*WORKING DATA*
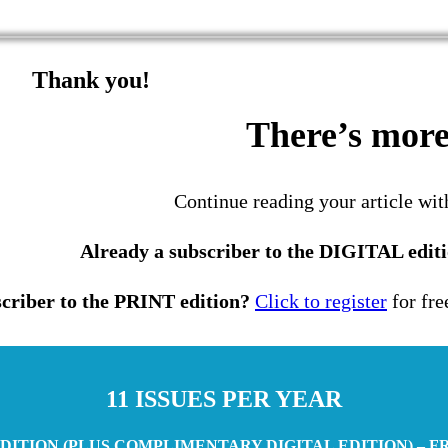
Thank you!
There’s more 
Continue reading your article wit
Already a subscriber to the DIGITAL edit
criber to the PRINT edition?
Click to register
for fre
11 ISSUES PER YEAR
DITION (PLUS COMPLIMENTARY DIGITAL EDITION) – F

* * *

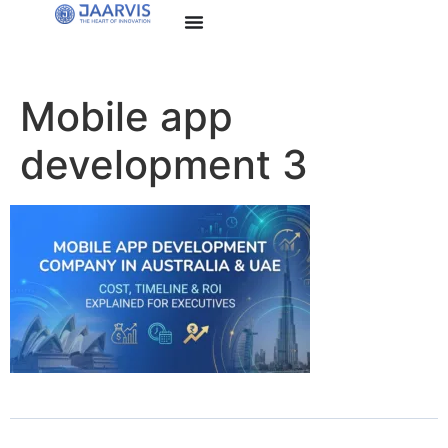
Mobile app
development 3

---

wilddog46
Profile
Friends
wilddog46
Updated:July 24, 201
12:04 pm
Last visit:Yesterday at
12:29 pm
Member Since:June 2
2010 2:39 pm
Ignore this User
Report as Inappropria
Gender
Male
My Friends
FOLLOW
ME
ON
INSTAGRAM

*INSTRUCTIONS TO FOLLOW*
In the material above, find the line containing "11 ISSUES PER YEAR" and the line containing "DITION (PLUS COMPLIMENTARY", then write out exactly those two lines and every line between them, and nothing more.

*ANSWER SPACE*
11 ISSUES PER YEAR
DITION (PLUS COMPLIMENTARY DIGITAL EDITION) – F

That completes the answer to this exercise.